犬が哺乳類であることをご存知だと思います。

哺乳類とはその言葉のとおり、子育てをするにあたって母にあたる動物が子の動物にお乳を吸わせて成長させる類のことです。

人と犬はどちらも哺乳類です。

人と犬にたくさんの違いがある中で明確な同じ部分がこの哺乳類という分類です。

身近な動物、猫、牛、馬、サル、イノシシ、鹿も哺乳類に入ります。

哺乳類である犬は、子犬のころに母犬からお乳を吸って大きく成長します。

ところがこのお乳を吸う行動=哺乳行動が犬が母犬から離れた後も、成長後かなりの年齢まで残ることがあります。

犬の哺乳行動が母犬から離れた状態で起きるときには、こんな行動になります。

・タオルに口をつけて吸う

・オモチャを持ち上げて吸う

・ケージの網を噛んだまま眠ってしまう

・飼い主の洋服を噛みながら寝てしまう

・飼い主の指を吸う

・他の犬の尾や体の一部を吸う

・フードの早食い

こんな何かをしゃぶっていたり吸っていたりする行動は、犬が哺乳をする行動なのです。

 

なぜこのような行動をするのか、人や他の動物の研究によって明らかにされていることが一つあります。

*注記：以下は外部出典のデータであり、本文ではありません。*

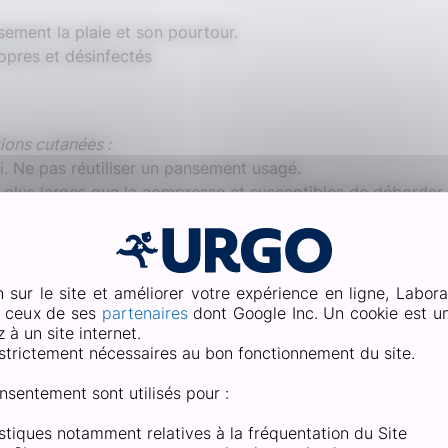
usement la plaie et son pourtour.
opres et désinfectés
tions cutanées :
 Ne pas réutiliser un pansement usagé.
u plus larges que la compresse et susceptibles de déborder d
iliser après la date de péremption. Ne pas utiliser un pr
 déclaré aux Laboratoires URGO HEALTHCARE et à l’Agence N
n sur le site et améliorer votre expérience en ligne, Labora
e ceux de ses
partenaires
dont Google Inc. Un cookie est un 
à un site internet.
i faut-il soigner une plaie superfi
strictement nécessaires au bon fonctionnement du site.
nsentement sont utilisés pour :
s petites blessures demandent un soin particulier. Il est imp
oigner.
tistiques notamment relatives à la fréquentation du Site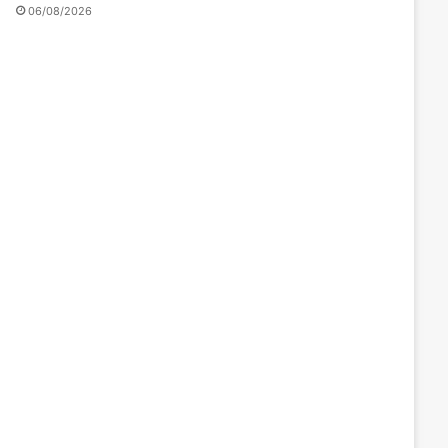
06/08/2026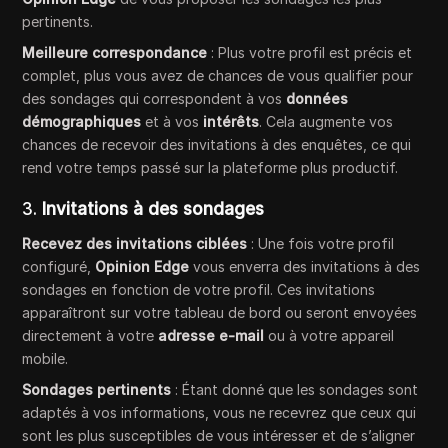
pertinents.
Meilleure correspondance
: Plus votre profil est précis et
complet, plus vous avez de chances de vous qualifier pour
des sondages qui correspondent à vos
données
démographiques
et à vos
intérêts
. Cela augmente vos
chances de recevoir des invitations à des enquêtes, ce qui
rend votre temps passé sur la plateforme plus productif.
3.
Invitations à des sondages
Recevez des invitations ciblées
: Une fois votre profil
configuré,
Opinion Edge
vous enverra des invitations à des
sondages en fonction de votre profil. Ces invitations
apparaîtront sur votre tableau de bord ou seront envoyées
directement à votre
adresse e-mail
ou à votre appareil
mobile.
Sondages pertinents
: Étant donné que les sondages sont
adaptés à vos informations, vous ne recevrez que ceux qui
sont les plus susceptibles de vous intéresser et de s’aligner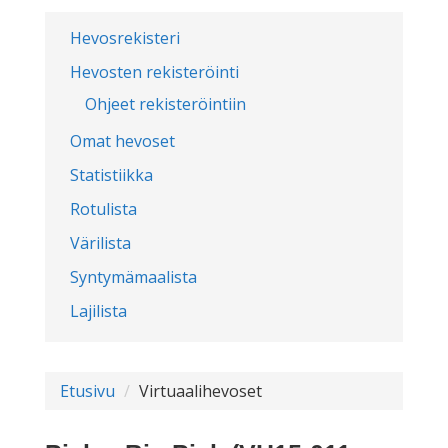
Hevosrekisteri
Hevosten rekisteröinti
Ohjeet rekisteröintiin
Omat hevoset
Statistiikka
Rotulista
Värilista
Syntymämaalista
Lajilista
Etusivu
Virtuaalihevoset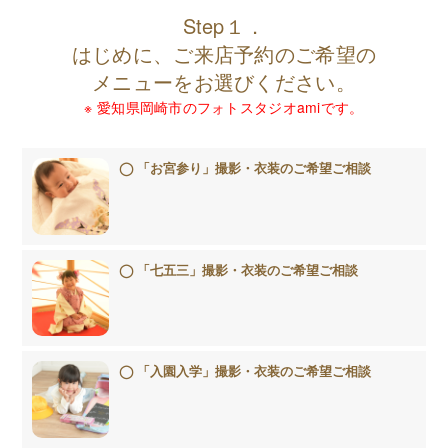
Step１．
はじめに、ご来店予約のご希望の
メニューをお選びください。
※ 愛知県岡崎市のフォトスタジオamiです。
「お宮参り」撮影・衣装のご希望ご相談
「七五三」撮影・衣装のご希望ご相談
「入園入学」撮影・衣装のご希望ご相談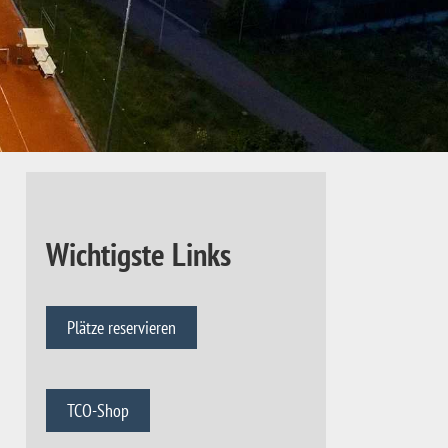
Wichtigste Links
Plätze reservieren
TCO-Shop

それは「十分に母犬から哺乳されなかった」という欲求不満です。

犬の哺乳欲求は食べ物を食べられるようになったらなくなってしまうように思えます。

実際には食べ物を食べていたらお乳を欲しがるわけではありません。

しかし必要な時期に必要な欲求を満足させる行動をしなければ、哺乳行動は満たされなかったということで長い間「他の何かを吸う」という転嫁行動として身についてしまいます。

先日のアニマルウェルフェアの講習会にも同じような話題があったのですが、牛も子牛のころにある強い吸入欲求を満たすことができなければ、舌遊びや柵かじり、ごはんの早食いをするようになるそうです。

子牛の場合にはお乳は人用に捕られてしまうため子牛たちはバケツにいれたミルクを与えられることがあり、この際にミルクをがぶ飲みすると上記にあげたようなストレス性行動をするようになるとのことでした。

これは犬にも同じことが言えるためとても興味深いなと感じました。

犬も同じようにお乳を十分に吸う時間を与えられないと、お乳を吸う行動の転嫁行動が生涯を通して残る場合があります。

犬にこのようなお乳を吸う行動が見られると少しびっくりされて慌てられるかもしれません。

しかしこの行動はそんなに簡単にはなくなりません。

ストレス行動は叱ったりほめたり、罰を与えたり、ご褒美を与えたりすることでは治すことができないのです。

犬が抱えている幼犬期の欲求不満をよく理解してあげ、適切なものに転嫁しつつ、他の対応を考えてあげる必要があります。

みなさんは笑顔で子犬を迎え入れられたでしょうが、子犬の方は「いろいろあって大変だった」ということだと思います。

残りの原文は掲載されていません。